There is usually a yearly limit on the amount an FSA will pay, perhaps $3000 or so. But that is $3000 that the employee doesn't have to pay for medical care or related services.

Then there are medical savings accounts and health savings accounts. These, too, supplement regular employer health insurance by offering options to employee health plans. With medical savings accounts, employees can choose to save ahead for potential medical problems. If the money isn't spent in a given year, it may roll over into the next year and continue to build until it is needed.

Health savings accounts are a bit different from traditional health plans or flexible spending accounts. With a health savings account, employers are in charge of saving money and then giving it to employees to cover reimbursed medical expenses. Not all medical expenses will be eligible.

Just like medical savings accounts, however, the unused money can be rolled over into the next year. Keep in mind that is important to recognize the vital difference between medical savings accounts and health savings accounts. Both are health plans, but the employee contributes funds to medical savings accounts while it is the employer's responsibility to do so for health savings accounts.

Another change which helps families is raising the age limit for children covered under their parents' health plans. This means that children up to age 26 may be able to remain on their parents' health insurance policies, definitely helping them to save money and avoid paying for health insurance themselves. This is also particularly helpful for unemployed children, helping relieve stress by guaranteeing medical care.

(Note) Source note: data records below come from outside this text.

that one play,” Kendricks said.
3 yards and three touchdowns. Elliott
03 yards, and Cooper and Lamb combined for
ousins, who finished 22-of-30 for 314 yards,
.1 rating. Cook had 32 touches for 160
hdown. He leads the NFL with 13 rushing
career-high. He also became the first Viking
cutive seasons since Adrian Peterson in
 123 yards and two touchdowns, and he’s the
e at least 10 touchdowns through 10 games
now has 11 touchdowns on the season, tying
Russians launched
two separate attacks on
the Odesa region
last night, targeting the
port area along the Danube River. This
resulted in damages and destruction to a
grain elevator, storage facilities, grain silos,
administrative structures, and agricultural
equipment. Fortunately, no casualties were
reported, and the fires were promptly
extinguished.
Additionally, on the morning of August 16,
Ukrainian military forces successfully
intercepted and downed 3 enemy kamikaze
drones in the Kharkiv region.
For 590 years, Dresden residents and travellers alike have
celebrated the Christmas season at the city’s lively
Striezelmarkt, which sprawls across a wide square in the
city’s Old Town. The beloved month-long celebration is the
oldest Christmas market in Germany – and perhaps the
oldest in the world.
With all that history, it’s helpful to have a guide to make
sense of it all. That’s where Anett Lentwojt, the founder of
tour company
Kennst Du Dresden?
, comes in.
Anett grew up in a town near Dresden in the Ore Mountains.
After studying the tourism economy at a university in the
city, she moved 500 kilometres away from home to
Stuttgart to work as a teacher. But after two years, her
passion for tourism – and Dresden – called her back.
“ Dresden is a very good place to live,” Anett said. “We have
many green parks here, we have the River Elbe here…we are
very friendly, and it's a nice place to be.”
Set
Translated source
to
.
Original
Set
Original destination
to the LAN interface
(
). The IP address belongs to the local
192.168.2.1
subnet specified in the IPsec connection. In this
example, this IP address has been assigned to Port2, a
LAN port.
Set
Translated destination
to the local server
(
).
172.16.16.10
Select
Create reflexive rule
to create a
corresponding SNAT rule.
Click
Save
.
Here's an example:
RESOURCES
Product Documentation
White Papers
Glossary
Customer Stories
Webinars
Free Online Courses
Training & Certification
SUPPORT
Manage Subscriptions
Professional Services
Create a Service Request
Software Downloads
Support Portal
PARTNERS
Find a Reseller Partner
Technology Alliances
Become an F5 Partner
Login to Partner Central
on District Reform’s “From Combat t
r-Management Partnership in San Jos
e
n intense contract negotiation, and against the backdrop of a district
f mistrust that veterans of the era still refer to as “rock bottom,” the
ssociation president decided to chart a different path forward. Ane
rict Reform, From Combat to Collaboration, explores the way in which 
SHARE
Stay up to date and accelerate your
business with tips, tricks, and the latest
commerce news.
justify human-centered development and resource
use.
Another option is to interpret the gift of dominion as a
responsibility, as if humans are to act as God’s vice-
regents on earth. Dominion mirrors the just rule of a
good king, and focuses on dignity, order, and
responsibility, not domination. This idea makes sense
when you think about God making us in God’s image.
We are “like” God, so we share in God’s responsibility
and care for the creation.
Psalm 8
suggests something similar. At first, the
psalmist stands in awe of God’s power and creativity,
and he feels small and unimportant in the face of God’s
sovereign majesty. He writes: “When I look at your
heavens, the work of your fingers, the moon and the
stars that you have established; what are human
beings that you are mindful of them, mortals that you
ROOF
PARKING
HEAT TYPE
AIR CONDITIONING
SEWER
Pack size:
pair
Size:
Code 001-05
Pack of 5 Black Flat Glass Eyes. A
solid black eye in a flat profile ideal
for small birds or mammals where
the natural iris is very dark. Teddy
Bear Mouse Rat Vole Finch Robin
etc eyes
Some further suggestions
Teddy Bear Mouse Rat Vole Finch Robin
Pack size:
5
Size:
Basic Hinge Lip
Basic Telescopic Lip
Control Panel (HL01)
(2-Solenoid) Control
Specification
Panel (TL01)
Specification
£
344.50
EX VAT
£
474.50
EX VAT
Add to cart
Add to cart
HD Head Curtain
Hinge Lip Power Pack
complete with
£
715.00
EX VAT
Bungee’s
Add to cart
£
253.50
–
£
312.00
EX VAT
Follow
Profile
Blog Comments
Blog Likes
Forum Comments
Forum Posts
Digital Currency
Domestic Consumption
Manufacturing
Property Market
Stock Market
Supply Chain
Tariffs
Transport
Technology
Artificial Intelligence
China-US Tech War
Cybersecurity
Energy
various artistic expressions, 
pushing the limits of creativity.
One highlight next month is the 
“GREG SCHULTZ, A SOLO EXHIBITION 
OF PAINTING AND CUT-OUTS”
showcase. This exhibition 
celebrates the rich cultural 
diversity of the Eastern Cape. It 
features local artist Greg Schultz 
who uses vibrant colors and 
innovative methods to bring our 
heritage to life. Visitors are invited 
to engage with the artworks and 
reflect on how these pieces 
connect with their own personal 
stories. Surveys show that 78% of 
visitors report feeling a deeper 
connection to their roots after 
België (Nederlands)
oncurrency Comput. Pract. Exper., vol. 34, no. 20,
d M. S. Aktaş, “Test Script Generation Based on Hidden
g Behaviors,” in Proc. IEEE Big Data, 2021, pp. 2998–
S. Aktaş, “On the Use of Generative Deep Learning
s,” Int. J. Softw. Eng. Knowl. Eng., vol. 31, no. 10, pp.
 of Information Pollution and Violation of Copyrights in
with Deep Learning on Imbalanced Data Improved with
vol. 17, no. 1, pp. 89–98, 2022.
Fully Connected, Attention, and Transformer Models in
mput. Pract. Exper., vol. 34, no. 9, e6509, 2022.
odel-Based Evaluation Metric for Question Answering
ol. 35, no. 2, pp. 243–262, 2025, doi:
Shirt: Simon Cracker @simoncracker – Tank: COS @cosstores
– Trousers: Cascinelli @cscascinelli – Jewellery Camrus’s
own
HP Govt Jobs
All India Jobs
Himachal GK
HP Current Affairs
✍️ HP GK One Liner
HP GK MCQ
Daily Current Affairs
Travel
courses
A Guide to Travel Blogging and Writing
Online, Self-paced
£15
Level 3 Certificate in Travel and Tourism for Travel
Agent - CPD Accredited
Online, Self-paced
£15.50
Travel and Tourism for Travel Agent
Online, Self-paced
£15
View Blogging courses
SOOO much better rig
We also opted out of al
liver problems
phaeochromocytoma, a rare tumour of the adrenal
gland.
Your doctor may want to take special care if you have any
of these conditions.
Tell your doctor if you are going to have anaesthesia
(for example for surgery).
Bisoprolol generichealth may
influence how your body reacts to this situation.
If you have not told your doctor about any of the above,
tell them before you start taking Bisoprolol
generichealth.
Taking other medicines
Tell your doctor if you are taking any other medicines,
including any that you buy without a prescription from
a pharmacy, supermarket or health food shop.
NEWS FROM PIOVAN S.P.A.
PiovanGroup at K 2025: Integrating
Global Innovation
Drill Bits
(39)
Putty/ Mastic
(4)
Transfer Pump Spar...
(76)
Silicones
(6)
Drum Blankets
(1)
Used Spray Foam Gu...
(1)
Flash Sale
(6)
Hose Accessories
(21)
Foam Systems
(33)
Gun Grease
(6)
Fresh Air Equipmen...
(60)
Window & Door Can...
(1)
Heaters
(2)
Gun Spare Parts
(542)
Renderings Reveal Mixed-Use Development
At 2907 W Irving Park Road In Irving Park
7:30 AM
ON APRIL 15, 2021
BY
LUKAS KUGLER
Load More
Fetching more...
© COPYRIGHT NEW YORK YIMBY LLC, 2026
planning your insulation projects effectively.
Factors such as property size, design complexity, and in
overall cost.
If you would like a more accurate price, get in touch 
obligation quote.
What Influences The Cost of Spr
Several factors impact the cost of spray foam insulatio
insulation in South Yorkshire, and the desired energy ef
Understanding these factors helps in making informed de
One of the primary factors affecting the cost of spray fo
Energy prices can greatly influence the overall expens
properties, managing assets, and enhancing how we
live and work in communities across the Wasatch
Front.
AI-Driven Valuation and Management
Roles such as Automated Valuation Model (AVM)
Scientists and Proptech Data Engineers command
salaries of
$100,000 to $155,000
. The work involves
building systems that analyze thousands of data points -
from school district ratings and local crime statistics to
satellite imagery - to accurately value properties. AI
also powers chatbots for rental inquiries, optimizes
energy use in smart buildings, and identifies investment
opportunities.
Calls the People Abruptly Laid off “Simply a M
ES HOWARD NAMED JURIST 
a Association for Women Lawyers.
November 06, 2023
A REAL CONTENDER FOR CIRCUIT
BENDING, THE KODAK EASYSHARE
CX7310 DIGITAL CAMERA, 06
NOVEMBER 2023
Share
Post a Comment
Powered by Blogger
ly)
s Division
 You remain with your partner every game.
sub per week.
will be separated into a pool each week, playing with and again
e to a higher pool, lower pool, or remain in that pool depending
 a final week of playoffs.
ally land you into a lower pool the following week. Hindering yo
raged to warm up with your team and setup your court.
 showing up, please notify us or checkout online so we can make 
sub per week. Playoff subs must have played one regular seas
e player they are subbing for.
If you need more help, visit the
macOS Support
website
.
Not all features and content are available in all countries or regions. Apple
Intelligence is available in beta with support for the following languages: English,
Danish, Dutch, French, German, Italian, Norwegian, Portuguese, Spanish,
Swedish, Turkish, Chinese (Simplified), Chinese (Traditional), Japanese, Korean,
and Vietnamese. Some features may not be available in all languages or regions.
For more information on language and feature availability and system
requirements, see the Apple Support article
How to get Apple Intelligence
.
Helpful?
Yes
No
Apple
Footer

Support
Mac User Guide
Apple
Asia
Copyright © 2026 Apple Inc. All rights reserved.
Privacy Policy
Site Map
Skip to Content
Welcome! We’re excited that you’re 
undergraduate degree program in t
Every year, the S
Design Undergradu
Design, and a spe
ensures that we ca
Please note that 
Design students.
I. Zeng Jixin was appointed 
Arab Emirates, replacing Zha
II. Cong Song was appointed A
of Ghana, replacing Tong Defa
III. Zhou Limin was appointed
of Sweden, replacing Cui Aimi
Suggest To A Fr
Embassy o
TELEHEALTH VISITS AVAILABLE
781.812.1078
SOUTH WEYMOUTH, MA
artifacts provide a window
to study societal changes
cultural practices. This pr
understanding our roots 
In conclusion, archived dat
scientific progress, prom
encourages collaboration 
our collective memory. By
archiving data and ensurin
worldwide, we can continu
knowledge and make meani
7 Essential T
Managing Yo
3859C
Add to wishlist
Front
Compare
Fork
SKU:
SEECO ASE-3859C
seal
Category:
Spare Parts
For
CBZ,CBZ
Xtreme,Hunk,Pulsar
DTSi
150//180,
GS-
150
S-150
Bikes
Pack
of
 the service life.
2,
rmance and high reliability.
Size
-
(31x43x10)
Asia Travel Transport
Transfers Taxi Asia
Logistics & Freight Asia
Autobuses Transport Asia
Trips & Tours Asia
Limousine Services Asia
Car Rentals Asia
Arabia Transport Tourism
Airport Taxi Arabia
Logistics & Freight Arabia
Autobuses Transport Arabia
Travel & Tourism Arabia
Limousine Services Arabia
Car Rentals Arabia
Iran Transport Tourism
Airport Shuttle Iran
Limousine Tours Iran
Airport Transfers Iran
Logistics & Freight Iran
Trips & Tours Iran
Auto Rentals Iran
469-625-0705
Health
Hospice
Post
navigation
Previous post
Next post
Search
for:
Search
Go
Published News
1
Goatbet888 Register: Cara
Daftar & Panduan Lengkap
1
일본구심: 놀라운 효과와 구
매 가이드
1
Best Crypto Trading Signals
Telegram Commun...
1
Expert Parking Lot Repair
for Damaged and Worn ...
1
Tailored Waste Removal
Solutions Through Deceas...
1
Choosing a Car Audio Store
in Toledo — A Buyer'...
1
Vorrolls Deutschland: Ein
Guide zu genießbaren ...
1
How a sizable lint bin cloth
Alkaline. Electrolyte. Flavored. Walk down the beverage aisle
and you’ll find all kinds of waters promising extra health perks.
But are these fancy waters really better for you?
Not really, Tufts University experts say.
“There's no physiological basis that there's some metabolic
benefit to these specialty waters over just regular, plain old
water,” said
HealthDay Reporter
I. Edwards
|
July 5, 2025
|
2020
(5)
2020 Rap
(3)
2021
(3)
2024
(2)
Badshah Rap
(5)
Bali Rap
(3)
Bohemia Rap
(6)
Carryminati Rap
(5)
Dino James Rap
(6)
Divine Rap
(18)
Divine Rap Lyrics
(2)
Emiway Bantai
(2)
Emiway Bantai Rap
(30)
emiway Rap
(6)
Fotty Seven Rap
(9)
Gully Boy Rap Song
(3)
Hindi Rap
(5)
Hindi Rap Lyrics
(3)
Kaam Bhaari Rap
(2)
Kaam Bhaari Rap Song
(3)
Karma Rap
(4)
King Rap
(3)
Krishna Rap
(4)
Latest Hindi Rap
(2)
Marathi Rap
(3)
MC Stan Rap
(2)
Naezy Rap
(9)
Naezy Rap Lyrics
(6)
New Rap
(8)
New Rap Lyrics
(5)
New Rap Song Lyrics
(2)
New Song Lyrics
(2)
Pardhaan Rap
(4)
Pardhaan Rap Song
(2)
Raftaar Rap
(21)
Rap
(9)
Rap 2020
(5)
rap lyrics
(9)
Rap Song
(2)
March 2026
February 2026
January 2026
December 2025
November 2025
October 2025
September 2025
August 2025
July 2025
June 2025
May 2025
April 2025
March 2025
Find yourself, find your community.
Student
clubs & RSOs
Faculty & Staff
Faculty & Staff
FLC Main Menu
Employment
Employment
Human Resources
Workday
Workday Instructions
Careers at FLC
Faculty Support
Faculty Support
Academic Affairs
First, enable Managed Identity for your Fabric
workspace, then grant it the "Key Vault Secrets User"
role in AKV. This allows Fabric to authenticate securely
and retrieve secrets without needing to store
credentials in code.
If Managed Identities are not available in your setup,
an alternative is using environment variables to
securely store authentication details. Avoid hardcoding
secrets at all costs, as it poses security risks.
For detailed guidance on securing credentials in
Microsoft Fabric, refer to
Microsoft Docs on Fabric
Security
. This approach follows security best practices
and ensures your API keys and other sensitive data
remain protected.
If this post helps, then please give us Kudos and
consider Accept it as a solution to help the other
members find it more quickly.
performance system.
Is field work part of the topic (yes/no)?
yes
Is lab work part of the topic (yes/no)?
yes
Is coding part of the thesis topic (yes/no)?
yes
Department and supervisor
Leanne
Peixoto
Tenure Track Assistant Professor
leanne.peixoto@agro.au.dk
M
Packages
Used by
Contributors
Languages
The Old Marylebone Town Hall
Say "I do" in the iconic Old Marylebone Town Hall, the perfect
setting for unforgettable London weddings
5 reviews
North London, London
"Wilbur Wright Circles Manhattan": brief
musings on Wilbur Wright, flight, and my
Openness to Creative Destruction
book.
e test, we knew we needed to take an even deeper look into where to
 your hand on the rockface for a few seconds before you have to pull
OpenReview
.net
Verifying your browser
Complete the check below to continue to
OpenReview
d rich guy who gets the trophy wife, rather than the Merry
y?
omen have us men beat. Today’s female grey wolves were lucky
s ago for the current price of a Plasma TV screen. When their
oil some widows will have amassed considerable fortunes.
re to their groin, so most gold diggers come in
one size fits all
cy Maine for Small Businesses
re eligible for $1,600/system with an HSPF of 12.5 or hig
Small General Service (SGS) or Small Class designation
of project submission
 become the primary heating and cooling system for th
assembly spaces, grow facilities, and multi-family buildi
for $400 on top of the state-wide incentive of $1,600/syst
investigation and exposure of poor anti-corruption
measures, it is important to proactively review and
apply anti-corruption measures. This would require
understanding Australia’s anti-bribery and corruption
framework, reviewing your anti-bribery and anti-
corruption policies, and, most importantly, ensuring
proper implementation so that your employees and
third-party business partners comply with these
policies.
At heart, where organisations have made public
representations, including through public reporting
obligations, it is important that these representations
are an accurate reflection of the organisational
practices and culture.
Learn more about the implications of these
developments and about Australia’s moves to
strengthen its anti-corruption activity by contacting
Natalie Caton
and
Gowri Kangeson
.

There are some potential pitfalls if companies allow older children to remain on their parents' health plans. Premiums could go up sharply and many company managers have balked at providing health insurance to 26 year olds. Many children in this age group are likely to be very healthy, making health insurance affordable to them, and leaving health plans' administrators reluctant to offer this option to employers.

Even though many employers have been reluctant to extend health coverage for dependents up to age 26, new legislation is likely to make this law. At that point, employers will have no choice but to allow dependents up to age 26 to remain on their parents' health plans.